Got this, but sudo apt install asciidoc fixed it:

make -C build

martindholmes commented 2 years ago

So I have a build from the branch, but the P5 tests fail the first time rnv is invoked with:

xmllint --noent --dropdtd testplus.xml | rnv testplus.rnc testplus.rnc:4853:20: error: syntax error: ")" expected, "" found testplus.rnc:4858:20: error: syntax error: ")" expected, "" found testplus.rnc:4884:20: error: syntax error: ")" expected, "" found testplus.rnc:4889:20: error: syntax error: ")" expected, "" found testplus.rnc:4966:17: error: syntax error: "}" expected, "{" found testplus.rnc:4968:3: error: syntax error: end of file expected, "}" found testplus.rnc:20776:31: error: missing start testplus.rnc:20776:31: error: undefined reference to 'xsd:float' ...and many more undefined refs to xsd:something...

I'm guessing this is something to do with the colon in the datatype.

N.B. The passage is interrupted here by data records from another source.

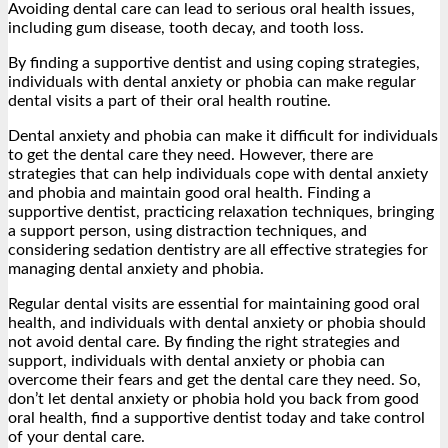
Avoiding dental care can lead to serious oral health issues,
including gum disease, tooth decay, and tooth loss.
By finding a supportive dentist and using coping strategies,
individuals with dental anxiety or phobia can make regular
dental visits a part of their oral health routine.
Dental anxiety and phobia can make it difficult for individuals
to get the dental care they need. However, there are
strategies that can help individuals cope with dental anxiety
and phobia and maintain good oral health. Finding a
supportive dentist, practicing relaxation techniques, bringing
a support person, using distraction techniques, and
considering sedation dentistry are all effective strategies for
managing dental anxiety and phobia.
Regular dental visits are essential for maintaining good oral
health, and individuals with dental anxiety or phobia should
not avoid dental care. By finding the right strategies and
support, individuals with dental anxiety or phobia can
overcome their fears and get the dental care they need. So,
don’t let dental anxiety or phobia hold you back from good
oral health, find a supportive dentist today and take control
of your dental care.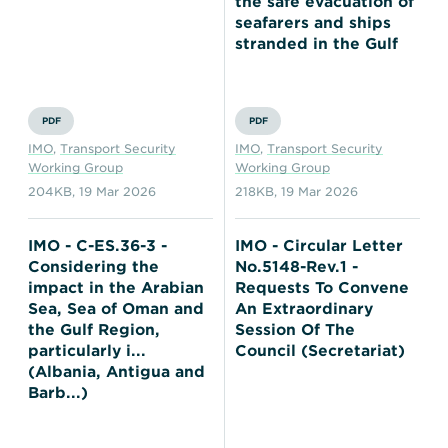
the safe evacuation of
seafarers and ships
stranded in the Gulf
PDF
PDF
IMO
,
Transport Security
IMO
,
Transport Security
Working Group
Working Group
204KB
,
19 Mar 2026
218KB
,
19 Mar 2026
IMO - C-ES.36-3 -
IMO - Circular Letter
Considering the
No.5148-Rev.1 -
impact in the Arabian
Requests To Convene
Sea, Sea of Oman and
An Extraordinary
the Gulf Region,
Session Of The
particularly i...
Council (Secretariat)
(Albania, Antigua and
Barb...)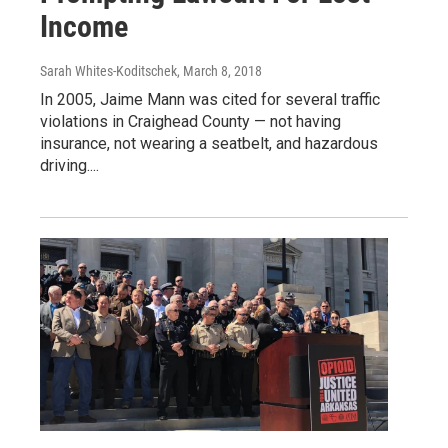
Income
Sarah Whites-Koditschek
, March 8, 2018
In 2005, Jaime Mann was cited for several traffic
violations in Craighead County — not having
insurance, not wearing a seatbelt, and hazardous
driving....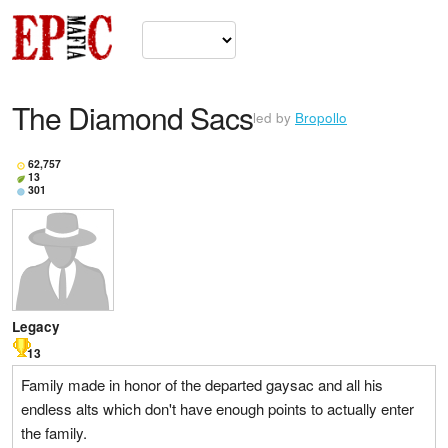
The Diamond Sacs
led by
Bropollo
62,757
13
301
Legacy
13
Family made in honor of the departed gaysac and all his
endless alts which don't have enough points to actually enter
the family.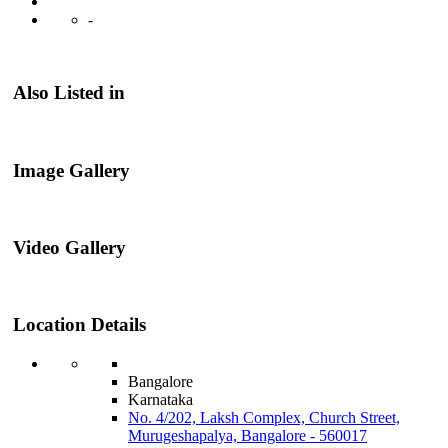
-
Also Listed in
Image Gallery
Video Gallery
Location Details
Bangalore
Karnataka
No. 4/202, Laksh Complex, Church Street,
Murugeshapalya, Bangalore - 560017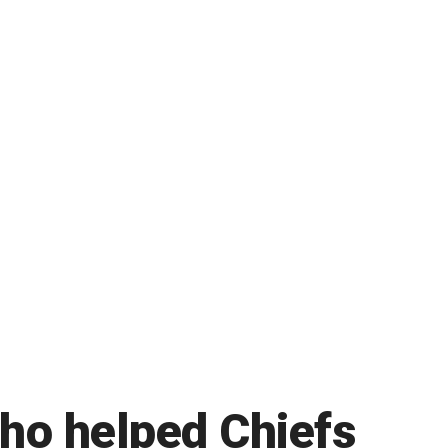
who helped Chiefs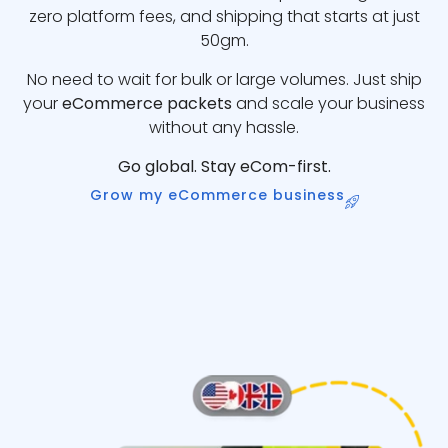
zero platform fees, and shipping that starts at just
50gm.
No need to wait for bulk or large volumes. Just ship
your
eCommerce packets
and scale your business
without any hassle.
Go global. Stay eCom-first.
Grow my eCommerce business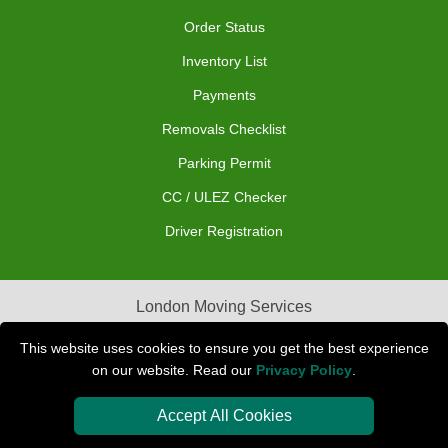
Order Status
Inventory List
Payments
Removals Checklist
Parking Permit
CC / ULEZ Checker
Driver Registration
London Moving Services
Removals Man Van in Peterborough
This website uses cookies to ensure you get the best experience
on our website. Read our
Privacy Policy
.
Packaging Materials London
Accept All Cookies
Car Transport Peterborough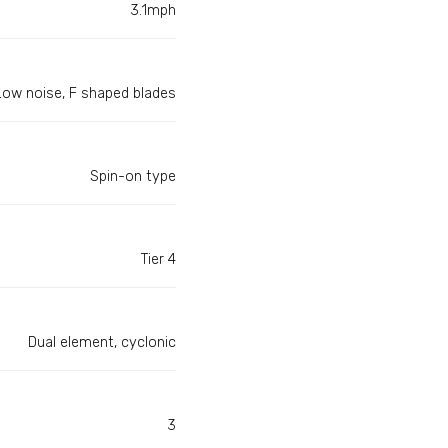
3.1mph
Low noise, F shaped blades
Spin-on type
Tier 4
Dual element, cyclonic
3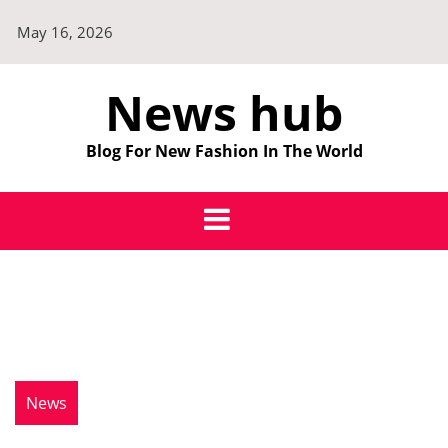
Skip
May 16, 2026
to
content
News hub
Blog For New Fashion In The World
News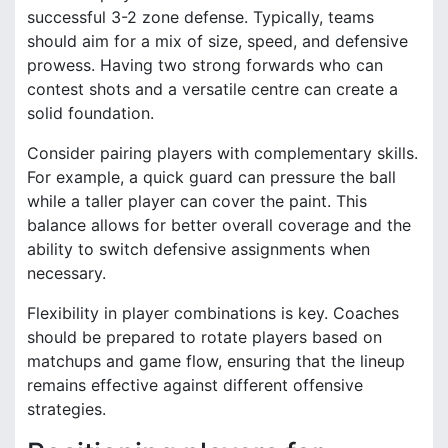
successful 3-2 zone defense. Typically, teams
should aim for a mix of size, speed, and defensive
prowess. Having two strong forwards who can
contest shots and a versatile centre can create a
solid foundation.
Consider pairing players with complementary skills.
For example, a quick guard can pressure the ball
while a taller player can cover the paint. This
balance allows for better overall coverage and the
ability to switch defensive assignments when
necessary.
Flexibility in player combinations is key. Coaches
should be prepared to rotate players based on
matchups and game flow, ensuring that the lineup
remains effective against different offensive
strategies.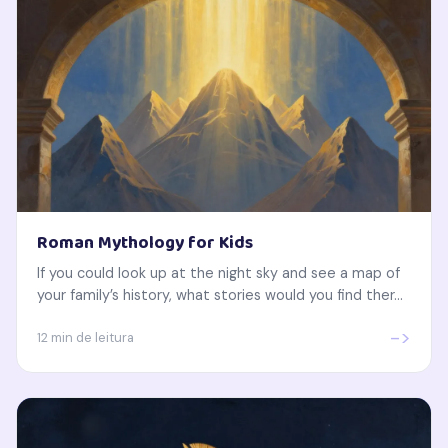
Roman Mythology for Kids
If you could look up at the night sky and see a map of
your family’s history, what stories would you find ther...
->
12 min de leitura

sydb commented 2 years ago

Might be due to the unorthodox way I built it, but the good news is that the new pipe-instead version of rnv from @hartwork’s repo, namespace-separator branch seems to run perfectly well without that out of memory error. The bad news is it found all sorts of valid constructs inside some of our RNC files invalid. E.g.:

p5odds.rnc:3547:15: error: syntax error: "{" expected, "*" found
p5odds.rnc:3547:17: error: syntax error: "{" unexpected 
p5odds.rnc:3594:1: error: syntax error: end of file expected, "}" found
p5odds.rnc:15159:1: error: missing start
p5odds.rnc:15159:1: error: undefined reference to 'xsd:NMTOKEN'
p5odds.rnc:15159:1: error: undefined reference to 'xsd:ID'
p5odds.rnc:15159:1: error: undefined reference to 'xsd:IDREF'
p5odds.rnc:15159:1: error: undefined reference to 'xsd:QName'
p5odds.rnc:15159:1: error: undefined reference to 'xsd:anyURI'
p5odds.rnc:15159:1: error: undefined reference to 'xsd:NCName'
p5odds.rnc:15159:1: error: undefined reference to 'xsd:string'
sydb commented 2 years ago

Yes, it looks like complaints are centered on places where there are colons. But there are lots of places that have colons before that a:* on line 3547 that did not cause errors. (It is the first occurrence of “something-colon-asterisk”, though.)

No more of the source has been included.